Each line of the records that holds the word "messages" should be copied out.
==== Exercise inputs ====
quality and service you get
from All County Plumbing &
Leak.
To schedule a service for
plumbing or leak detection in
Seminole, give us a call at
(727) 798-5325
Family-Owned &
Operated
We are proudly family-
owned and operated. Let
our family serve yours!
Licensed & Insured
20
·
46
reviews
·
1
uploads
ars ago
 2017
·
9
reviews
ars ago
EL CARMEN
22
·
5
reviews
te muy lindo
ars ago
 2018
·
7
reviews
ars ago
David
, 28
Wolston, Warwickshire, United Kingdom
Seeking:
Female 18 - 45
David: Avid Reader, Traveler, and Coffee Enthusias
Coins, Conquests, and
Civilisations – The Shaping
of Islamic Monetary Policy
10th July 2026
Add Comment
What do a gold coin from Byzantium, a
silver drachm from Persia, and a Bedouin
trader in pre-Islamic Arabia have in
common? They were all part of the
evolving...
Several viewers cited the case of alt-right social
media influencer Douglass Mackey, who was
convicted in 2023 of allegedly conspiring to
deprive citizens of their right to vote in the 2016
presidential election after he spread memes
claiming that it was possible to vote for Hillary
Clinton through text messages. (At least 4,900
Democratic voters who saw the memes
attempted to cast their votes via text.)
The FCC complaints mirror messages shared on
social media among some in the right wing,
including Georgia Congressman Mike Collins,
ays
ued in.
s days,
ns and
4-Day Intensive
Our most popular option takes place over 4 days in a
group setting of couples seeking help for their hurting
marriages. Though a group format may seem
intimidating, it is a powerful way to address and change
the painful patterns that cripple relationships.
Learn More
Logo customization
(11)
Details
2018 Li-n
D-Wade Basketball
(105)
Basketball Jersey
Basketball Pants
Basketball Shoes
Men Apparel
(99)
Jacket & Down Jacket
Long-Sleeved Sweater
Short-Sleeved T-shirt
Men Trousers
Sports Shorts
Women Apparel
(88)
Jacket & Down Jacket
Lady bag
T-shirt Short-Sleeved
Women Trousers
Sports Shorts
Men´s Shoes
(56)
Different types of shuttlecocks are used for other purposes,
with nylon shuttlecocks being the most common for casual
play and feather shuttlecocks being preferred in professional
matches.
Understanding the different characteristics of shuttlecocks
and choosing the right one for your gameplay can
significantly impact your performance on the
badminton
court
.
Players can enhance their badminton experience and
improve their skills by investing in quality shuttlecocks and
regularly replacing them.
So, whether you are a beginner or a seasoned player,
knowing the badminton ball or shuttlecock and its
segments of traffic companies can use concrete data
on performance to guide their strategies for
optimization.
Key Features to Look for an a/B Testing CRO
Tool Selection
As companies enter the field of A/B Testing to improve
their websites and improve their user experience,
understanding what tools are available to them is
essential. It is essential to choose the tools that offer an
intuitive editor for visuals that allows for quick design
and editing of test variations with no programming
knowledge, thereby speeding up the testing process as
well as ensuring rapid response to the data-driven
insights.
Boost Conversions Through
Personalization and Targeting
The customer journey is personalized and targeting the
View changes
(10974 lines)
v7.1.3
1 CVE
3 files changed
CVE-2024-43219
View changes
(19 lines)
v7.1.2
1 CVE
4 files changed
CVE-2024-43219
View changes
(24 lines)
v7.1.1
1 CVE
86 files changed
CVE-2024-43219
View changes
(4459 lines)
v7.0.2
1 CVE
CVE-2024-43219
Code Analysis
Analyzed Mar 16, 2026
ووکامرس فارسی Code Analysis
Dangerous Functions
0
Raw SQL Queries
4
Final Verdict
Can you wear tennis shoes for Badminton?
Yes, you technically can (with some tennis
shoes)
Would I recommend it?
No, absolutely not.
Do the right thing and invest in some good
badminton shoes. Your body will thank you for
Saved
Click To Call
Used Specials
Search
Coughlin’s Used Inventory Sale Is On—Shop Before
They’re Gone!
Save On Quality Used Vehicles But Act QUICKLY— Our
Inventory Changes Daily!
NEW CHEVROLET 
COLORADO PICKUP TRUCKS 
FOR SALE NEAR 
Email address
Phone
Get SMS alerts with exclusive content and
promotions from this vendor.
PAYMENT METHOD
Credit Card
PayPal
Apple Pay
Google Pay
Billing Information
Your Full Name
====
● **Answer box**
Clinton through text messages. (At least 4,900
The FCC complaints mirror messages shared on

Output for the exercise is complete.